The adventure costs us everything. The first step is the scariest but the day that we quit taking steps into the unknown is the day that we exchange the call of our hearts for the cheap substitution of the American dream.

The transformation of your soul comes in the pursuit of your purpose. Your purpose was born from an eternal perspective by a God who cares more about you than He does what you think you can’t do. With agreement, the opportunity is to be different as you make a difference. He will take your insecurities and breath identity into them as you agree with Him in the eternal things.

Where There is Faith, There is Hope

Things in court had not gone like I had hoping one morning and I was engaged in beating myself up a little bit when I got jerked into the present by a crying mother and a little girl. The mom had some problems with her driving record and had been driving without a license. If convicted of driving without a license, which was the third time the had been caught, it meant a mandatory ten days in jail.

When I met with her, she had her four or five-year old daughter with her and we talked about the possibilities. The mother was done. She was completely worn out by her effort and failures. Her tears flowed generously and her sweet, angelic little daughter reached up assuredly with comfort and compassion. I cried, too.

Somehow we connected through some reference to or evidence in faith. The lady had hope in her faith even through the challenge and discouragement of being a single mom. Based on that common ground, we prayed.

Then, we re-grouped, said a prayer together and went into court. We were going in to see the toughest judge in the city and the charge isn’t exactly difficult to prove. The officer has to testify about why he pulled you over and show that you don’t have a license. Court records would establish that it was the third time. Ten days in jail seemed certain and there were no apparent legal maneuvers nor any tangible hope.

Truthfully, the judge acted out of character. This judge was incredibly tough and I couldn’t have imagined anything but jail time. Against all reason or experience, the most serious of her charges was reduced and she walked out of the courtroom with some fines but no jail time.

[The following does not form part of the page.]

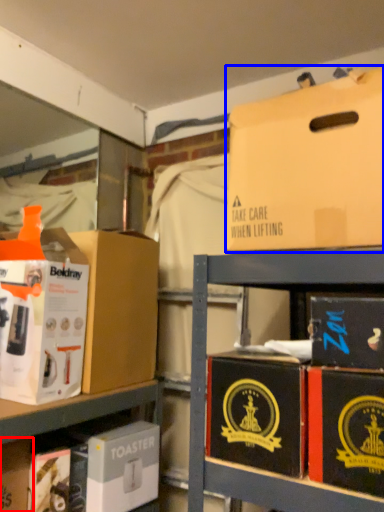 Question: Which object appears closest to the camera in this image, storage box (highlighted by a red box) or box (highlighted by a blue box)?

Choices:
 (A) storage box
 (B) box

Answer: (B)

This was a victory against hopelessness. A victory against the scars that might have come in the heart and soul of that little girl if there had been the difficult conversation of where mommy will be for the next ten days. A victory against doubt of the very existence of or interest from a God she had been crying out to but the circumstances never quite gave way.

There are people every day who have situations you can’t fix, but you can agree with hope found in some common faith. Even if just a mustard seed where the judge is harsh and the law is clear, grace can break through.